▶ _Data extracts_
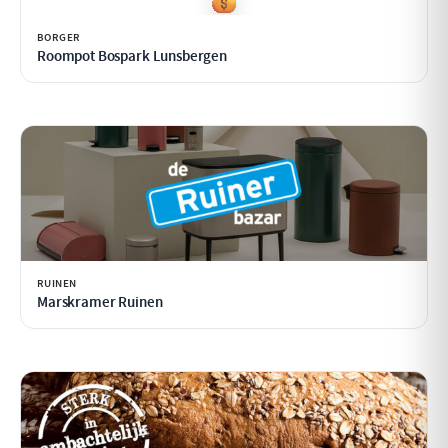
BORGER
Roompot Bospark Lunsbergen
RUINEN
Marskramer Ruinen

--

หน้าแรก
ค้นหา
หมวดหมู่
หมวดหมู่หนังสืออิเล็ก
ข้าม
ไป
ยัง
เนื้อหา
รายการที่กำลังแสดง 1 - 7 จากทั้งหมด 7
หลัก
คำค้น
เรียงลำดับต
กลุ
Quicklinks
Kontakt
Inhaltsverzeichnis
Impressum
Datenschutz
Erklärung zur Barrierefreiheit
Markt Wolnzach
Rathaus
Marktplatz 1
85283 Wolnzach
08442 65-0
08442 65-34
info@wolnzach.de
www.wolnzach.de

---

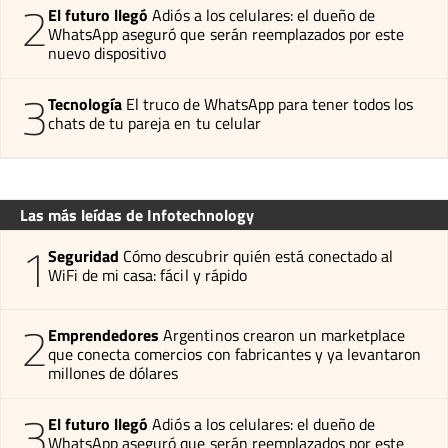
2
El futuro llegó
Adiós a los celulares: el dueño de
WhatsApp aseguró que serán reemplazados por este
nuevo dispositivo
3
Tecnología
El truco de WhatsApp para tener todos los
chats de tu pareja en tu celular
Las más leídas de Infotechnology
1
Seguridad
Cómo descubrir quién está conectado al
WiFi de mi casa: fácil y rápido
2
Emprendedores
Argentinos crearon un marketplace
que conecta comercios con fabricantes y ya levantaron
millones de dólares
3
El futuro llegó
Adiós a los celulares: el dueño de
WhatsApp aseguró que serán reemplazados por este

▶ _Work task_
From the records above, transcribe exactly the run of lines that opens with the line holding "Datenschutz" and closes with the line holding "www.wolnzach.de", both included.

▶ _Output_
Datenschutz
Erklärung zur Barrierefreiheit
Markt Wolnzach
Rathaus
Marktplatz 1
85283 Wolnzach
08442 65-0
08442 65-34
info@wolnzach.de
www.wolnzach.de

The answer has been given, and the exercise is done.